I put my correct hand on her shoulder seeking to agree. "Aye, Mrs. Henley. I watched as the soul of your husband departed his body. According to the Discussion of the Lord, there is no doubtfulness that he is in the presence of the Lord Jesus." I gently placed my left hand to a shoulder, now looking at her intently, holding her shoulders, directing my gaze with the strongest possible position of attention: "My beloved Mrs. Henley," I paused to prepare for an unequivocal declaration to this grieving woman: "Ma'am: Co-ordinate to the promises of our Lord Jesus Christ I say to you that in the name of God, you lot willencounter your husband again."And she rested in the promises of God.

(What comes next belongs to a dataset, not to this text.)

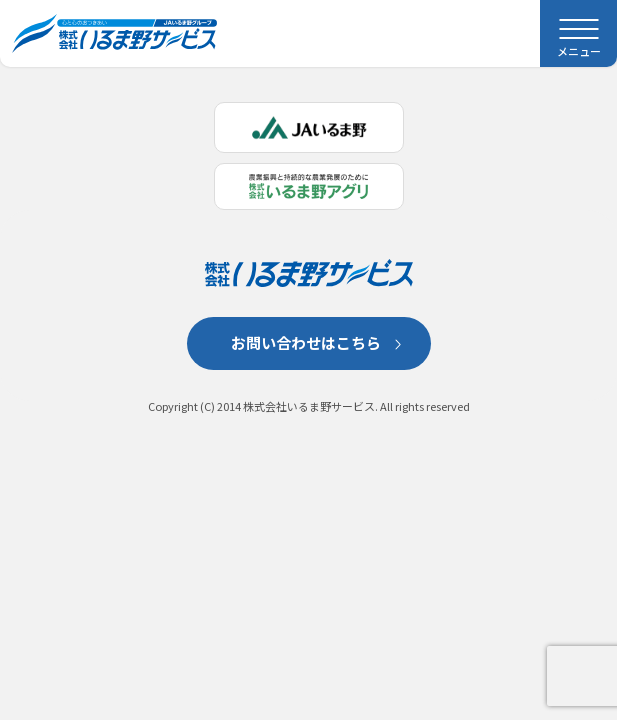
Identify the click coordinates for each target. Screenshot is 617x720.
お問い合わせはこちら (306, 342)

But have y'all? I say to anyone reading: God created you as a person: soul and body.The soul lives forever in 1 of ii places: with your Creator or without Him. The adjudication of your eternal life rests with the King of Kings and the Lord of Lords. And He welcomes any and all who volition turn from all other persons and plans and plow unto Him. For Jesus our Lord says, "Come to Me, all yous who are weary and encumbered, and I will give you rest." Rest from the frantic search for answers. Trust in Christ Jesus the resurrected and living Lord of life. His Covenant of Grace — Christ's righteousness accounted for what you lack, and Christ'due south sacrifice practical for your sins — has secured your destiny. And you will never walk alone.

God'southward promises are your destiny: when you die, your soul goes immediately to the Lord. Your earthly remains are precious to God. "If the farmer knows where the corn is in the barn, and so our Father knows where His precious seed is in the earth." And in Christ, God volition raise those remains to eternal life. If you have received Jesus Christ every bit Lord, you volition exist acquitted of all sins by the righteousness and the cede on the cross past your Savior. And safe in the arms of Jesus. Why not pray with me?

Lord, our Heavenly Father: I am in awe of Your mighty creative power demonstrated non only in the wonder of the stars above or in the microscopic invisible world, but, particularly, in the coming of Your Son Jesus our Lord; and in Him, in His perfect life lived for me and His sacrificial decease offered for me on the cross, I exercise repent — turn away from — my sin of unbelief, self-sufficiency, and trusting in anyone and affair other than Your Messiah, Jesus of Nazareth; I know that I am a soul and body, and I ask that You transform my soul co-ordinate to Your promises and Your power; I ask that you forgive me and receive me as Your child; and I believe that when I depart from this life I will become immediately to You, O dear Lord; So, take me and apply me for Your glory. In Jesus' proper name I pray. Amen.


Notes:

[1] Richard Whitaker, Francis Chocolate-brown, et al., The Abridged Brown-Driver-Briggs Hebrew-English language Lexicon of the Quondam Testament: From A Hebrew and English Dictionary of the Erstwhile Testament by Francis Chocolate-brown, S.R. Driver and Charles Briggs, Based on the Lexicon of Wilhelm Gesenius (Boston; New York: Houghton, Mifflin and Company, 1906).

[two] F. L. Cross and Elizabeth A. Livingstone, eds., The Oxford Dictionary of the Christian Church (Oxford;  New York: Oxford University Press, 2005), 1531.

Michael Milton author photo Michael A. Milton, PhD (University of Wales; MPA, UNC Chapel Hill; MDiv, Knox Seminary), Dr. Milton is a retired seminary chancellor and currently serves as the James Ragsdale Chair of Missions at Erskine Theological Seminary.  He is the President of Faith for Living  and theD. James Kennedy Found a long-time Presbyterian government minister, and Clergyman (Colonel) USA-R. Dr. Milton is the author of more than thirty books and a musician with five albums released. Mike and his wife, Mae, reside in North Carolina.